Different Types of Business Communication

It is important to know that there are different types of business communication, but in this article, we will be treated two, they are internal business communication and external business communication.

Internal business communication

  • Upward Communication

    Upward communication is the process by which information flows from the lower level of a hierarchy to the upper level. In other words, it is any news that comes from a subordinate to a manager or any individual at the top of the organizational hierarchy. In this technological age, this type of communication is gaining more popularity and usage while traditional forms of communication are becoming less popular.

    As a leader of a company, it is important that information flow upwards so you will know how the company is being run and what is done underneath you. Most of the information that flows upward is based on systematic forms, reports, surveys, templates, and other resources. This is to help employees provide necessary and complete information.

  • Downward Communication/ Managerial Communication

    Downward communication is the flow of information and messages from a higher level inside an organization to a lower one. When leaders and managers share information with lower-level employees, it is called downward, or top-down, communication. Effective downward communication is crucial to an organization’s success.

    While downward communication may sometimes invite a response, it is usually one-directional rather than reciprocal, in the sense that the higher-level communicator does not invite or expect a response from the lower-level recipient. An example of downward communication is instant directives from managers to employees. These can be written manuals, handbooks, memos, policies, or oral presentations.

  • Lateral Communication/Technical Communication

    Lateral communication is “the exchange, imparting or sharing of information, ideas or feelings amongst people within a community, peer groups, departments or units of an organization who are at or about the same hierarchical level as one another for the purpose of coordinating activities, efforts or fulfilling a common purpose or goal”. Simply put, it is the exchange of information between people of the same hierarchy.

    Lateral communication generally takes place in an organization and is neither upward nor downward. It proceeds in a horizontal manner and takes place among equals and at peer to peer level. It is important to note that it is usually among equals, that is why it is also described as peer-level communication.

External business communication

External business communication is any information the company distributes to the public, either about the organization itself or its products and services.

  • Getting and Receiving Instructions and Assignment Both Upward and Downward.

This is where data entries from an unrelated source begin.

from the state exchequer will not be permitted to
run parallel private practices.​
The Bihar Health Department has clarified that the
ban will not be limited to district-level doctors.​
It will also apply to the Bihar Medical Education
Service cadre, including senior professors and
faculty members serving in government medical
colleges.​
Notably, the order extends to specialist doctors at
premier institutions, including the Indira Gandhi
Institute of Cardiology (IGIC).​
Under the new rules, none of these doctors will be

    Receiving instructions from both upward and downward levels helps an employee to know the exact information to communicate to the public. Since external communication focuses on spreading news and information about the corporation to the public, customers, and company stakeholders, the mouthpiece has to receive instructions on how to go about it.

    This is because the goal of external communications is to promote the company and increase revenue. Common examples of external business communications include direct mailings, financial records, press releases, and newsletters.

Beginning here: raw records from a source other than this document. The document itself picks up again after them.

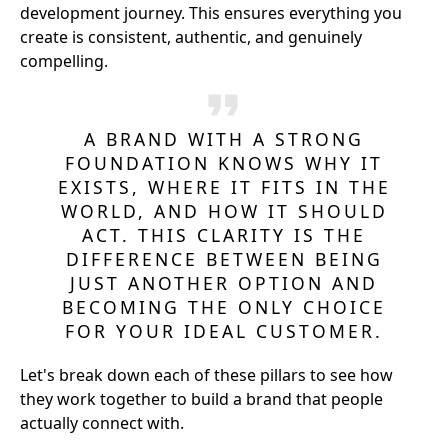
development journey. This ensures everything you
create is consistent, authentic, and genuinely
compelling.
A BRAND WITH A STRONG
FOUNDATION KNOWS WHY IT
EXISTS, WHERE IT FITS IN THE
WORLD, AND HOW IT SHOULD
ACT. THIS CLARITY IS THE
DIFFERENCE BETWEEN BEING
JUST ANOTHER OPTION AND
BECOMING THE ONLY CHOICE
FOR YOUR IDEAL CUSTOMER.
Let's break down each of these pillars to see how
they work together to build a brand that people
actually connect with.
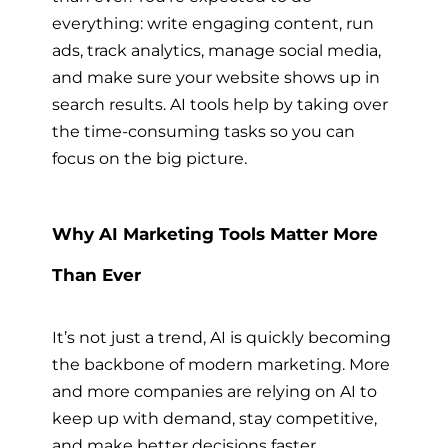
everything: write engaging content, run
ads, track analytics, manage social media,
and make sure your website shows up in
search results. AI tools help by taking over
the time-consuming tasks so you can
focus on the big picture.
Why AI Marketing Tools Matter More
Than Ever
It’s not just a trend, AI is quickly becoming
the backbone of modern marketing. More
and more companies are relying on AI to
keep up with demand, stay competitive,
and make better decisions faster.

  • Sharing and Discussing Information, including Information Sharing That Goes on In Meetings.

    Communications are one way to shape and define a corporation’s image to the community, clients, and potential investors. External communications such as newsletters, media stories, and press releases enable the public to know about the company, its philanthropic and environmental efforts, and other image-related activities, all of which serve to strengthen the public relations efforts of a company.

    Sharing information to the public through the company’s website also ensures the customers are fully aware of the upcoming products and services. Social media platforms such as blogs and Facebook are some of the easiest ways to reach people.

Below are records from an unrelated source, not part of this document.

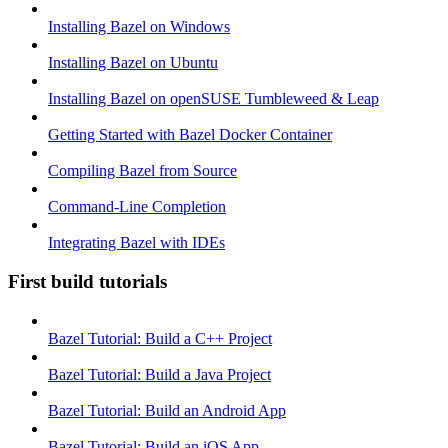
Installing Bazel on Windows
Installing Bazel on Ubuntu
Installing Bazel on openSUSE Tumbleweed & Leap
Getting Started with Bazel Docker Container
Compiling Bazel from Source
Command-Line Completion
Integrating Bazel with IDEs
First build tutorials
Bazel Tutorial: Build a C++ Project
Bazel Tutorial: Build a Java Project
Bazel Tutorial: Build an Android App
Bazel Tutorial: Build an iOS App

    Giving feedback, correction, and discipline to people who report to you so that they can have the knowledge and the tools that they need to do their jobs better.

    As an employer, giving feedback to your workers enables them to do the job more effectively if it is given back to them again. In other words, if an employee completes work and receives no feedback, he/she will think the job was done well meanwhile it wasn’t. This will lead the employee to make the same mistake again if the work is given to them, thereby causing another problem for the company.

    A leader must be able to acknowledge the work done by the employees to make them feel more involved in the company’s progress. This type of feedback gathering isn’t just good for getting an overview of how your company is running.

    It can also help identify potential problems among your staff before they escalate. The purpose of external communication is to have smooth communication between different organizations or entities. Giving feedback to your employees from the task they complete aids the smooth running of the company.

  • Problem Solving and Decision Making Meetings

    In these kinds of important meetings that should be held at least thrice a month, problems are to be tabled before the organization to see how best they can help their employees solve these issues while also making important decisions that would either affect the company in a positive or negative manner.

Methods of Business Communication

  1. Web-based communication

    This is the act of sharing information, words, or ideas over a network of computers known as the Internet. Web-based communication can also be called web conferencing in which meetings, conferences, seminars, presentations, and training take place with the help of the internet. This can take place over the phone or with video equipment.

  2. Telephone meetings

    A business conference call is simply a telephone call involving three or more people. It allows people in different geographic locations to “meet” at a pre-arranged time via telephone, to do things like resolving an urgent business issue that requires the input of several individuals.

  3. Video conferencing

    These Video conferencing systems enable employees at remote locations to hold meetings as though they are together in person.

  4. Face-to-face meetings

    Face to face meetings can help a business move forward as more ideas are provided quickly unlike online meetings.

  5. Reports and official documents

    If you document your activities, it can impact other people and departments and this is a vital part of a well-organized communication system.

  6. Presentations

    Presentations are the best for sharing great ideas and it gives room for questions and further clarifications. It is usually carried out through the use of reports and PowerPoint slide decks.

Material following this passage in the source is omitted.